Matt Miwa was born in North York, Ontario but grew up in Aurora, Ontario, 40 minutes north of Toronto. With his mother’s family living in the United States, Matt grew up surrounded mostly by his Japanese Canadian extended family (his father’s side), getting together annually for every single holiday – New Years, Easter, Mother’s Day, Father’s Day, Thanksgiving and Christmas. Japanese Family get-togethers were a smorgasbord of Japanese mixed with white people food, rice bags eaten alongside turkey and potato salad; salted salmon gobbled alongside pistachio pudding and Cool Whip “green stuff.” These gatherings were loud, boisterous, and graciously and expertly hosted by his family’s matriarchs, Matt’s grandmother Rae, and her two sisters, Etsy and Kazie, who could cackle the house down. Matt’s Issei great-grandparents, two baachans and one geechan, lived into Matt’s mid-twenties, and although their English was poor, he enjoyed (and enjoys) a strong connection to them.
Being half-Japanese, Matt’s ethnicity is subject to much ambiguity and so he has never suffered any outward consequences, positive or negative regarding his heritage. Japanese has been (and still can be) a secret identity for Matt.
This dynamic changed when Matt met fellow theatre artist Julie Tamiko Manning when they were each cast in A Christmas Carol and Mother Courage at the National Arts Centre’s English Theatre in Ottawa.

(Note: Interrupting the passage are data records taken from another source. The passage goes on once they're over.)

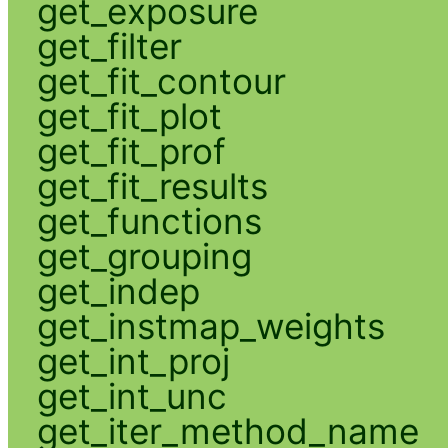
get_exposure
get_filter
get_fit_contour
get_fit_plot
get_fit_prof
get_fit_results
get_functions
get_grouping
get_indep
get_instmap_weights
get_int_proj
get_int_unc
get_iter_method_name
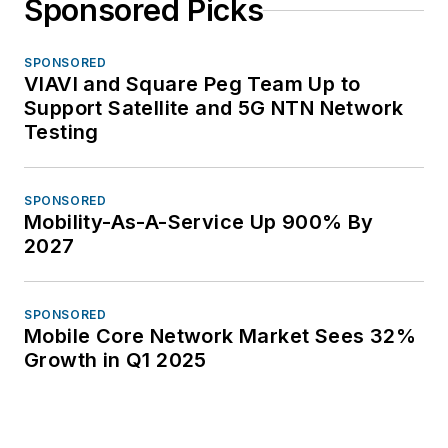
Sponsored Picks
SPONSORED
VIAVI and Square Peg Team Up to
Support Satellite and 5G NTN Network
Testing
SPONSORED
Mobility-As-A-Service Up 900% By
2027
SPONSORED
Mobile Core Network Market Sees 32%
Growth in Q1 2025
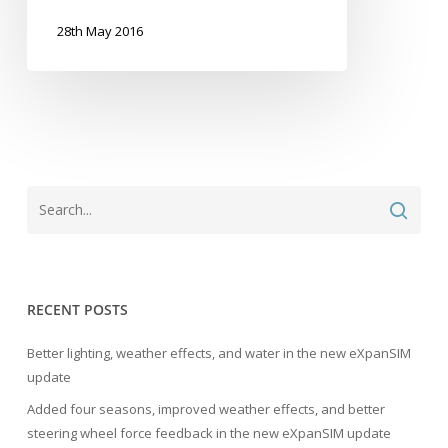
28th May 2016
RECENT POSTS
Better lighting, weather effects, and water in the new eXpanSIM
update
Added four seasons, improved weather effects, and better
steering wheel force feedback in the new eXpanSIM update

Julie gently and courageously encouraged Matt to team up with her to confront their Japanese heritage and the legacy of silence surrounding internment that they had grown up with.
Beginning with family, then family friends, and eventually total strangers, Matt and Julie travelled across Canada to interview our country’s Nisei, and to hear their personal histories. After a decade of collaboration, and through the generosity and trust of their Nisei interviewees, Matt and Julie mounted The Tashme Project: The Living Archives, their love letter to Nisei spirit, language and history, again travelling the country to present this play.
Before embarking on this wonderful project, Matt had absolutely no contact with Japanese and Japanese Canadian communities outside his family, but emersion into this history, his heritage and after hanging out with so many Japanese people and Loving it! Matt joined the board of the Ottawa Japanese Community Association in 2014 and now proudly serves as its Vice-President.
Otherwise, Matt is a theatre, performance and video artist based in Ottawa Ontario, where he works to build bridges and collaboration between various cultural communities: Japanese, French and English language, etch. Lastly Matt is a modest tenor 2 in the Coeur gaie d’Ottawa Gay Men’s Chorus.